- Problem statement -
Reproduce the listing in its entirety. Do not reproduce the pictures.
::::::
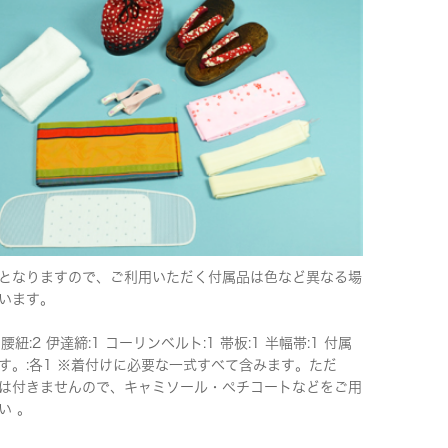
となりますので、ご利用いただく付属品は色など異なる場
います。
 腰紐:2 伊達締:1 コーリンベルト:1 帯板:1 半幅帯:1 付属
す。:各1 ※着付けに必要な一式すべて含みます。ただ
は付きませんので、キャミソール・ペチコートなどをご用
い 。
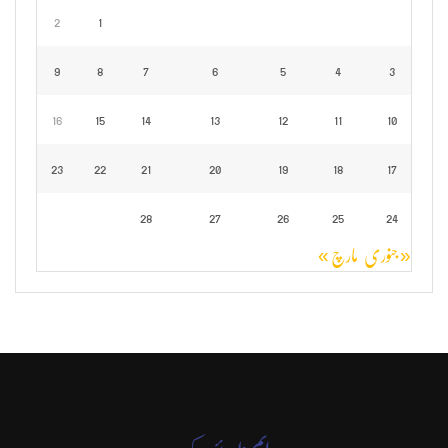
2
1
9
8
7
6
5
4
3
16
15
14
13
12
11
10
23
22
21
20
19
18
17
28
27
26
25
24
« جنوری
مارچ »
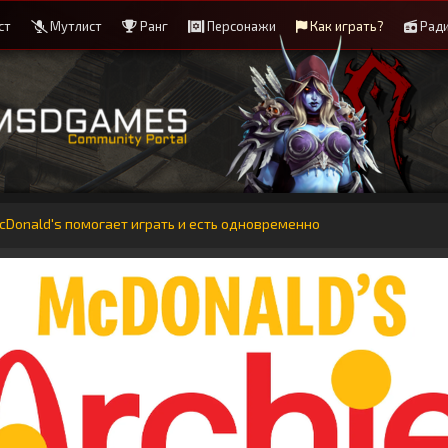
ст
Мутлист
Ранг
Персонажи
Как играть?
Рад
Donald's помогает играть и есть одновременно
::::::
- Answer box -
となりますので、ご利用いただく付属品は色など異なる場
います。
 腰紐:2 伊達締:1 コーリンベルト:1 帯板:1 半幅帯:1 付属
す。:各1 ※着付けに必要な一式すべて含みます。ただ
は付きませんので、キャミソール・ペチコートなどをご用
い 。
2
1
9
8
7
6
5
4
3
16
15
14
13
12
11
10
23
22
21
20
19
18
17
28
27
26
25
24
« جنوری
مارچ »
ст
Мутлист
Ранг
Персонажи
Как играть?
Рад
Donald's помогает играть и есть одновременно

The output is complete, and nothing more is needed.